Go through the entries, filter for the word "Topf", and copy every line that has it.

Data excerpts
□ □ □ □ □
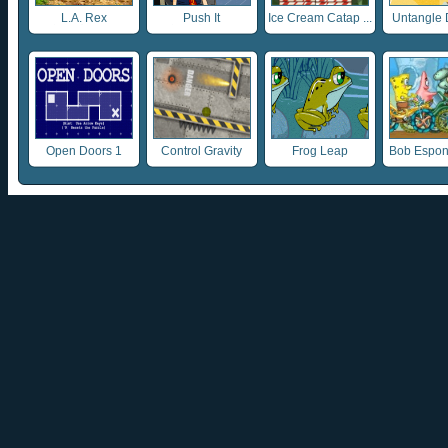
L.A. Rex
Push It
Ice Cream Catap ...
Untangle 
Open Doors 1
Control Gravity
Frog Leap
Bob Esponj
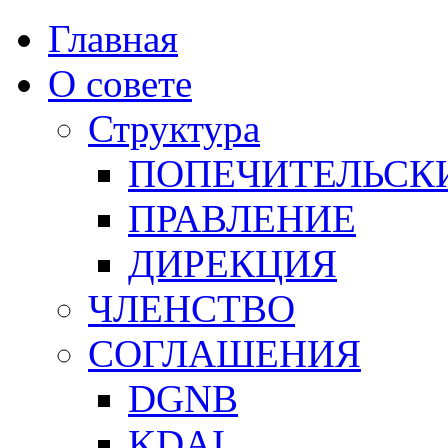
Главная
О совете
Структура
ПОПЕЧИТЕЛЬСК
ПРАВЛЕНИЕ
ДИРЕКЦИЯ
ЧЛЕНСТВО
СОГЛАШЕНИЯ
DGNB
KDAI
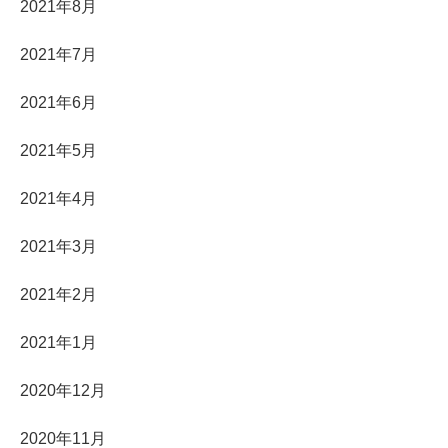
2021年8月
2021年7月
2021年6月
2021年5月
2021年4月
2021年3月
2021年2月
2021年1月
2020年12月
2020年11月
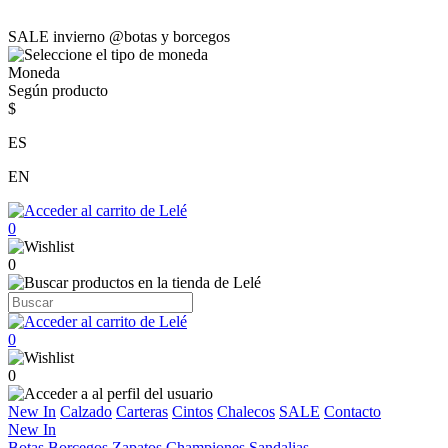
SALE invierno @botas y borcegos
Moneda
Según producto
$
ES
EN
0
0
0
0
New In
Calzado
Carteras
Cintos
Chalecos
SALE
Contacto
New In
Botas
Borcegos
Zapatos
Championes
Sandalias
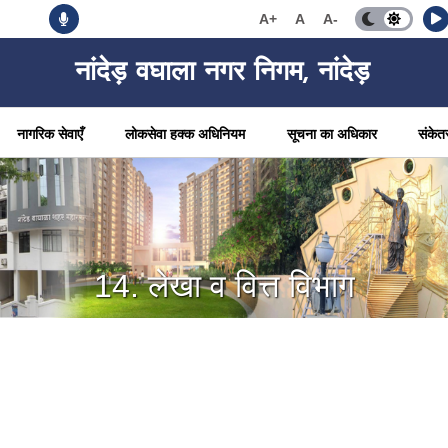
A+
A
A-
नांदेड़ वघाला नगर निगम, नांदेड़
नागरिक सेवाएँ
लोकसेवा हक्क अधिनियम
सूचना का अधिकार
संकेत
14. लेखा व वित्त विभाग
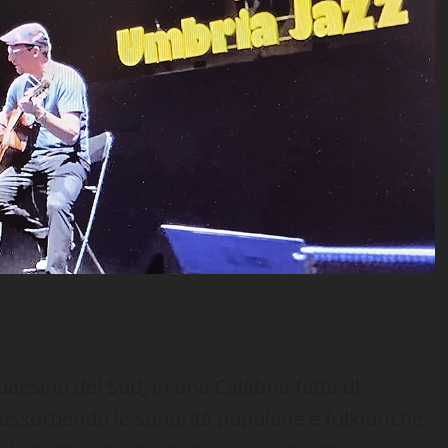
aesino del Sud, in una Calabria fatta di
to assorbendo le sonorità popolane e folkloriche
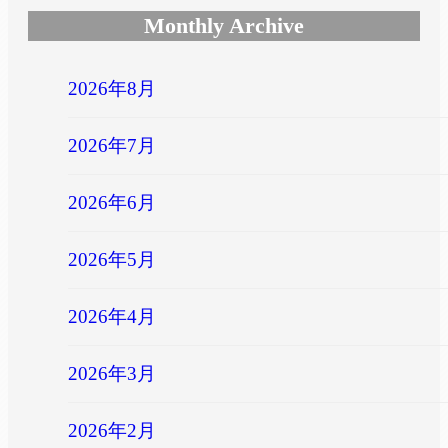
Monthly Archive
2026年8月
2026年7月
2026年6月
2026年5月
2026年4月
2026年3月
2026年2月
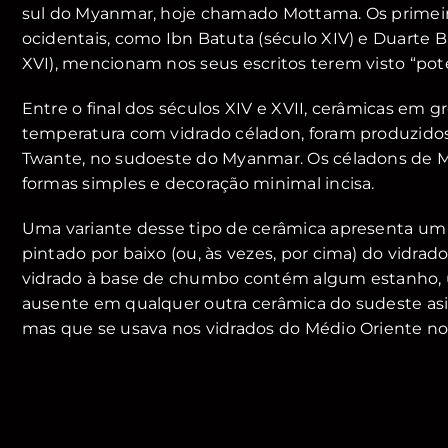
sul do Myanmar, hoje chamado Mottama. Os primeir
ocidentais, como Ibn Batuta (século XIV) e Duarte B
XVI), mencionam nos seus escritos terem visto “po
Entre o final dos séculos XIV e XVII, cerâmicas em gr
temperatura com vidrado céladon, foram produzidos
Twante, no sudoeste do Myanmar. Os céladons de
formas simples e decoração minimal incisa.
Uma variante desse tipo de cerâmica apresenta u
pintado por baixo (ou, às vezes, por cima) do vidrad
vidrado à base de chumbo contém algum estanho
ausente em qualquer outra cerâmica do sudeste asi
mas que se usava nos vidrados do Médio Oriente nos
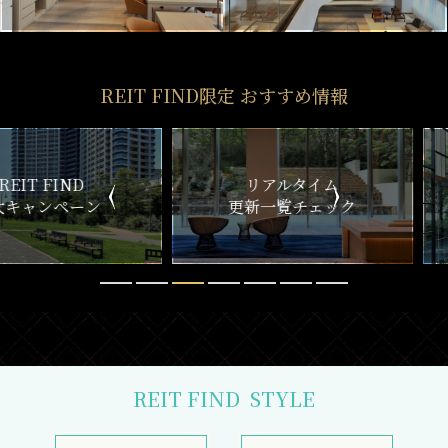
REIT FIND限定 おすすめ情報
ND
リアルタイム
新
ペーン
更新一覧チェック
REIT FIND
STYLE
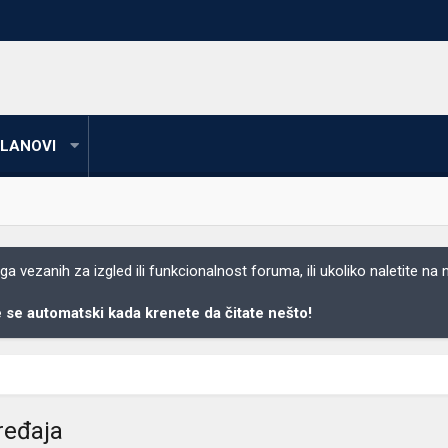
LANOVI
 vezanih za izgled ili funkcionalnost foruma, ili ukoliko naletite na
se automatski kada krenete da čitate nešto!
ređaja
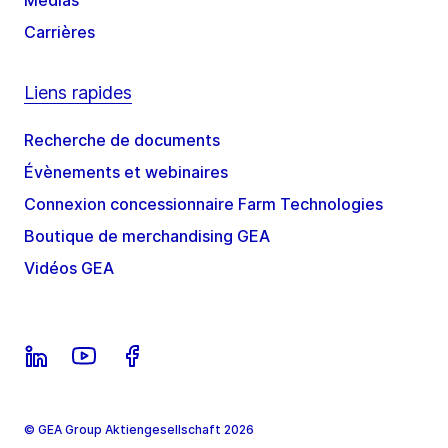
Médias
Carrières
Liens rapides
Recherche de documents
Évènements et webinaires
Connexion concessionnaire Farm Technologies
Boutique de merchandising GEA
Vidéos GEA
© GEA Group Aktiengesellschaft 2026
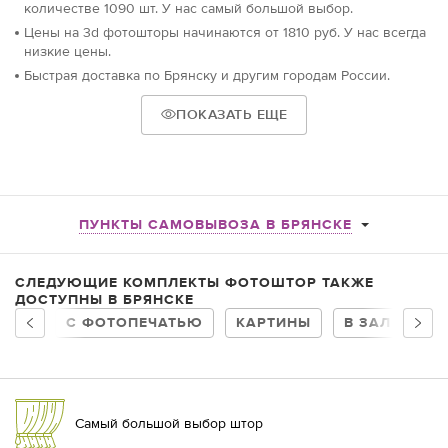
количестве 1090 шт. У нас самый большой выбор.
Цены на 3d фотошторы начинаются от 1810 руб. У нас всегда
низкие цены.
Быстрая доставка по Брянску и другим городам России.
ПОКАЗАТЬ ЕЩЕ
ПУНКТЫ САМОВЫВОЗА В БРЯНСКЕ
СЛЕДУЮЩИЕ КОМПЛЕКТЫ ФОТОШТОР ТАКЖЕ
ДОСТУПНЫ В БРЯНСКЕ
С ФОТОПЕЧАТЬЮ
КАРТИНЫ
В ЗАЛ
ДЛ
Самый большой выбор штор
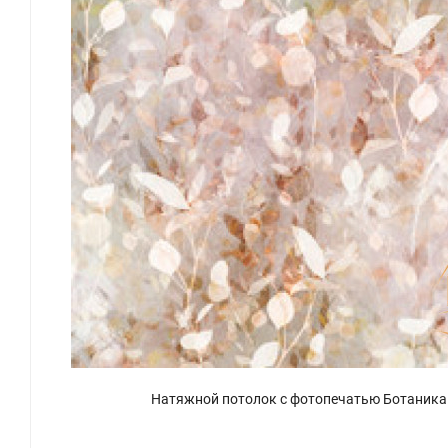
Натяжной потолок с фотопечатью Ботаника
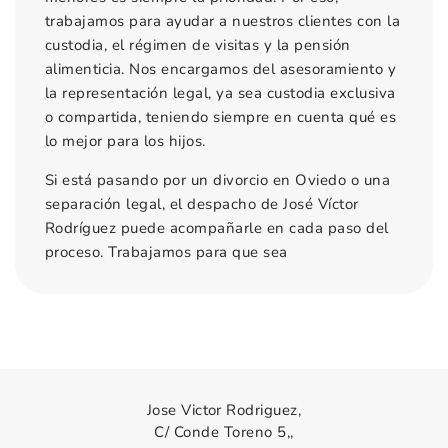
trabajamos para ayudar a nuestros clientes con la
custodia, el régimen de visitas y la pensión
alimenticia. Nos encargamos del asesoramiento y
la representación legal, ya sea custodia exclusiva
o compartida, teniendo siempre en cuenta qué es
lo mejor para los hijos.
Si está pasando por un divorcio en Oviedo o una
separación legal, el despacho de José Víctor
Rodríguez puede acompañarle en cada paso del
proceso. Trabajamos para que sea
Jose Victor Rodriguez,
C/ Conde Toreno 5,,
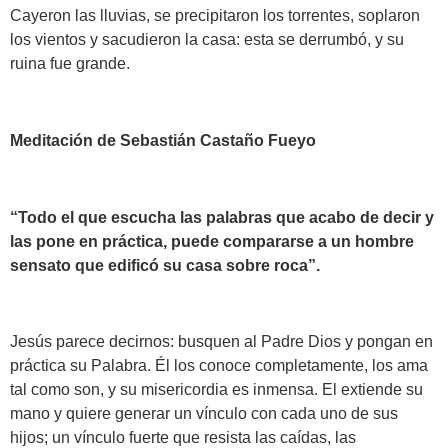
Cayeron las lluvias, se precipitaron los torrentes, soplaron
los vientos y sacudieron la casa: esta se derrumbó, y su
ruina fue grande.
Meditación de Sebastián Castaño Fueyo
“Todo el que escucha las palabras que acabo de decir y
las pone en práctica, puede compararse a un hombre
sensato que edificó su casa sobre roca”.
Jesús parece decirnos: busquen al Padre Dios y pongan en
práctica su Palabra. Él los conoce completamente, los ama
tal como son, y su misericordia es inmensa. El extiende su
mano y quiere generar un vínculo con cada uno de sus
hijos; un vínculo fuerte que resista las caídas, las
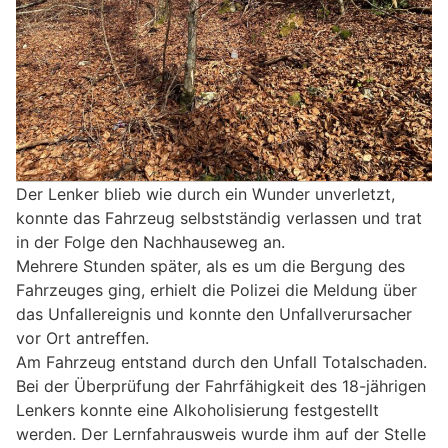
Der Lenker blieb wie durch ein Wunder unverletzt,
konnte das Fahrzeug selbstständig verlassen und trat
in der Folge den Nachhauseweg an.
Mehrere Stunden später, als es um die Bergung des
Fahrzeuges ging, erhielt die Polizei die Meldung über
das Unfallereignis und konnte den Unfallverursacher
vor Ort antreffen.
Am Fahrzeug entstand durch den Unfall Totalschaden.
Bei der Überprüfung der Fahrfähigkeit des 18-jährigen
Lenkers konnte eine Alkoholisierung festgestellt
werden. Der Lernfahrausweis wurde ihm auf der Stelle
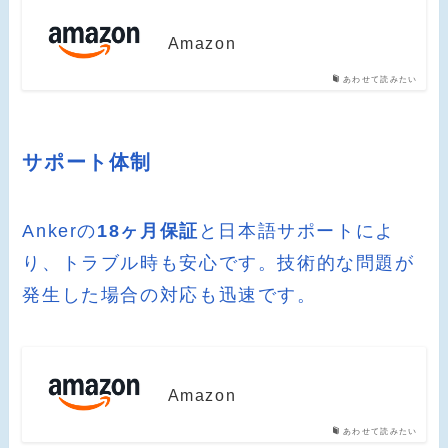
Amazon
あわせて読みたい
サポート体制
Ankerの
18ヶ月保証
と日本語サポートによ
り、トラブル時も安心です。技術的な問題が
発生した場合の対応も迅速です。
Amazon
あわせて読みたい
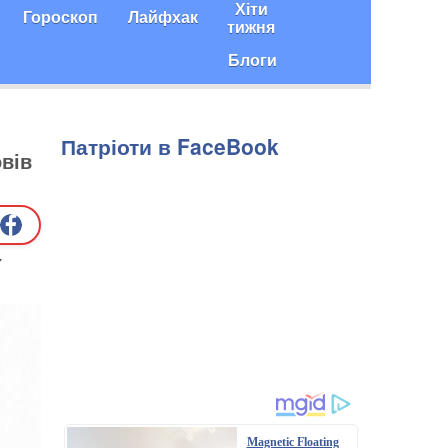
Хіти
Гороскоп
Лайфхак
тижня
Блоги
Патріоти в FaceBook
овів
у
Magnetic Floating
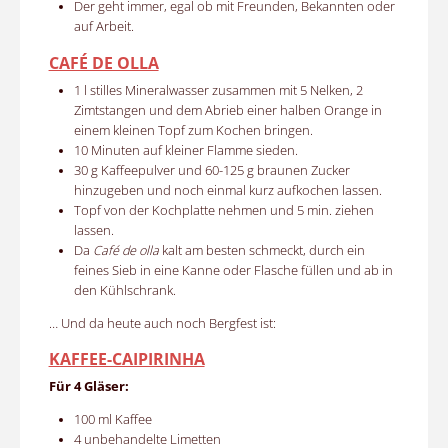
Der geht immer, egal ob mit Freunden, Bekannten oder
auf Arbeit.
CAFÉ DE OLLA
1 l stilles Mineralwasser zusammen mit 5 Nelken, 2
Zimtstangen und dem Abrieb einer halben Orange in
einem kleinen Topf zum Kochen bringen.
10 Minuten auf kleiner Flamme sieden.
30 g Kaffeepulver und 60-125 g braunen Zucker
hinzugeben und noch einmal kurz aufkochen lassen.
Topf von der Kochplatte nehmen und 5 min. ziehen
lassen.
Da
Café de olla
kalt am besten schmeckt, durch ein
feines Sieb in eine Kanne oder Flasche füllen und ab in
den Kühlschrank.
… Und da heute auch noch Bergfest ist:
KAFFEE-CAIPIRINHA
Für 4 Gläser:
100 ml Kaffee
4 unbehandelte Limetten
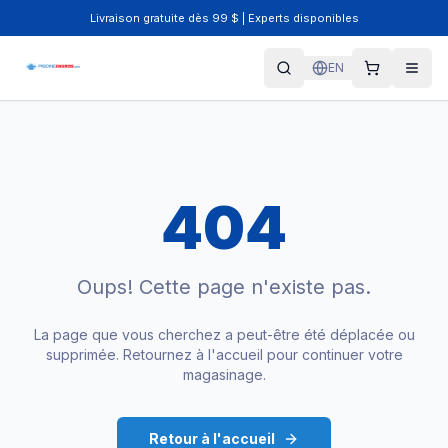
Livraison gratuite dès 99 $ | Experts disponibles
EN
404
Oups! Cette page n'existe pas.
La page que vous cherchez a peut-être été déplacée ou
supprimée. Retournez à l'accueil pour continuer votre
magasinage.
Retour à l'accueil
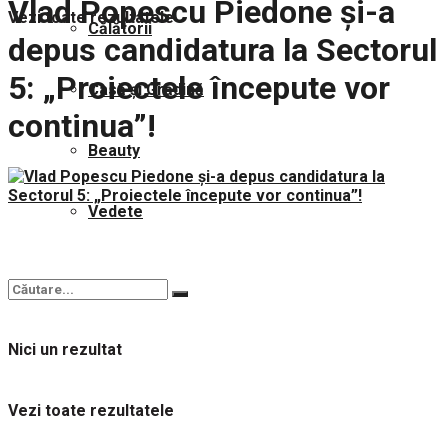
Vlad Popescu Piedone și-a
Vezi toate rezultatele
Călătorii
depus candidatura la Sectorul
5: „Proiectele începute vor
Casă și Grădină
continua”!
Beauty
Vedete
Nici un rezultat
Vezi toate rezultatele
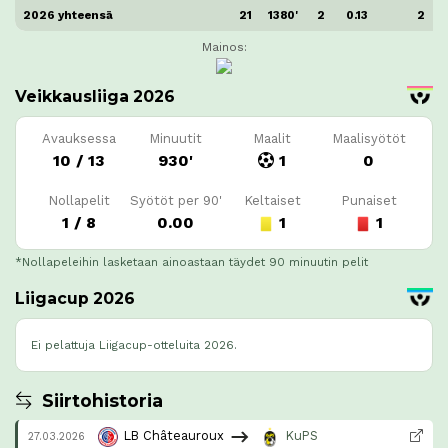
2026 yhteensä
21
1380'
2
0.13
2
Mainos:
Veikkausliiga 2026
Avauksessa
Minuutit
Maalit
Maalisyötöt
10 / 13
930'
1
0
Nollapelit
Syötöt per 90'
Keltaiset
Punaiset
1 / 8
0.00
1
1
*Nollapeleihin lasketaan ainoastaan täydet 90 minuutin pelit
Liigacup 2026
Ei pelattuja Liigacup-otteluita 2026.
Siirtohistoria
LB Châteauroux
KuPS
27.03.2026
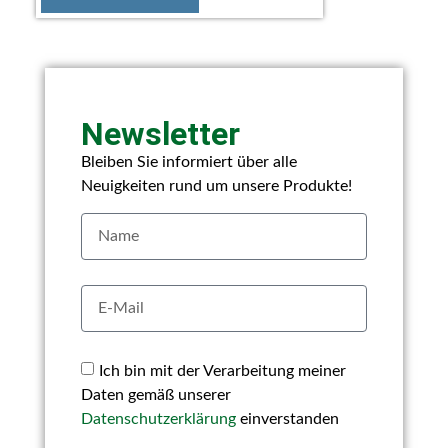
Newsletter
Bleiben Sie informiert über alle
Neuigkeiten rund um unsere Produkte!
Ich bin mit der Verarbeitung meiner
Daten gemäß unserer
Datenschutzerklärung
einverstanden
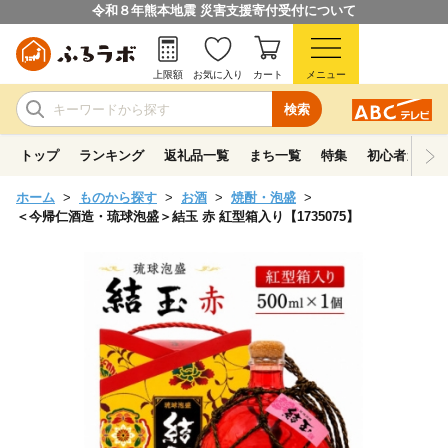
令和８年熊本地震 災害支援寄付受付について
上限額
お気に入り
カート
メニュー
検索
トップ
ランキング
返礼品一覧
まち一覧
特集
初心者ガイド
ホーム
ものから探す
お酒
焼酎・泡盛
＜今帰仁酒造・琉球泡盛＞結玉 赤 紅型箱入り【1735075】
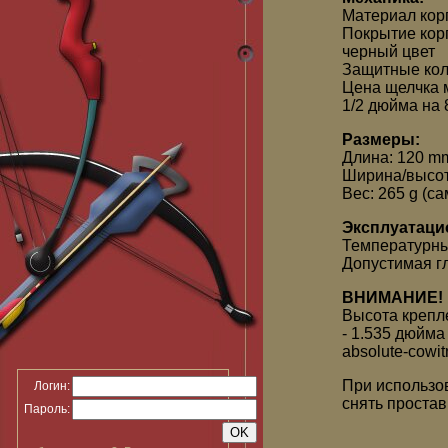
Материал кор
Покрытие кор
черный цвет
Защитные кол
Цена щелчка м
1/2 дюйма на 
Размеры:
Длина: 120 m
Ширина/высот
Вес: 265 g (са
Эксплуатаци
Температурны
Допустимая г
ВНИМАНИЕ!
Высота крепле
- 1.535 дюйма
absolute-cowit
При использо
Логин:
снять простав
Пароль:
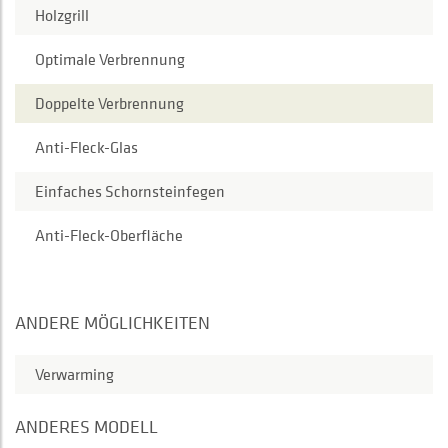
Holzgrill
Optimale Verbrennung
Doppelte Verbrennung
Anti-Fleck-Glas
Einfaches Schornsteinfegen
Anti-Fleck-Oberfläche
ANDERE MÖGLICHKEITEN
Verwarming
ANDERES MODELL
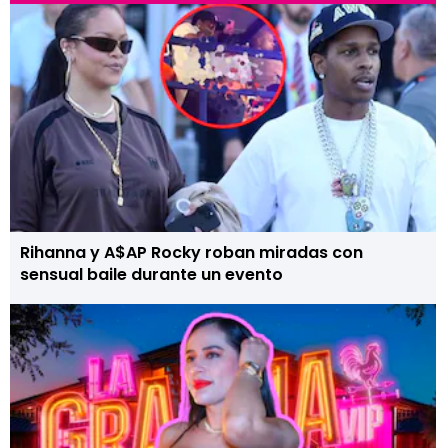
Rihanna y A$AP Rocky roban miradas con
sensual baile durante un evento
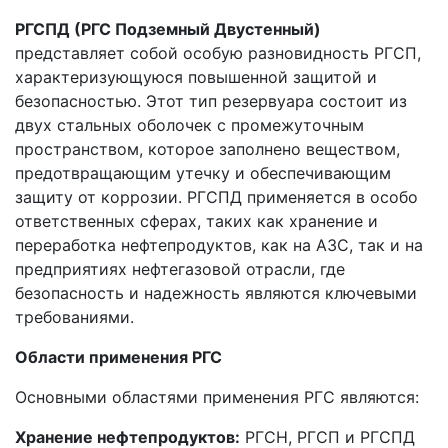
РГСПД (РГС Подземный Двустенный)
представляет собой особую разновидность РГСП,
характеризующуюся повышенной защитой и
безопасностью. Этот тип резервуара состоит из
двух стальных оболочек с промежуточным
пространством, которое заполнено веществом,
предотвращающим утечку и обеспечивающим
защиту от коррозии. РГСПД применяется в особо
ответственных сферах, таких как хранение и
переработка нефтепродуктов, как на АЗС, так и на
предприятиях нефтегазовой отрасли, где
безопасность и надежность являются ключевыми
требованиями.
Области применения РГС
Основными областями применения РГС являются:
Хранение нефтепродуктов:
РГСН, РГСП и РГСПД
□ □ □ □ □
_OUTPUT OF THE TASK:_
einem kleinen Topf zum Kochen bringen.
Topf von der Kochplatte nehmen und 5 min. ziehen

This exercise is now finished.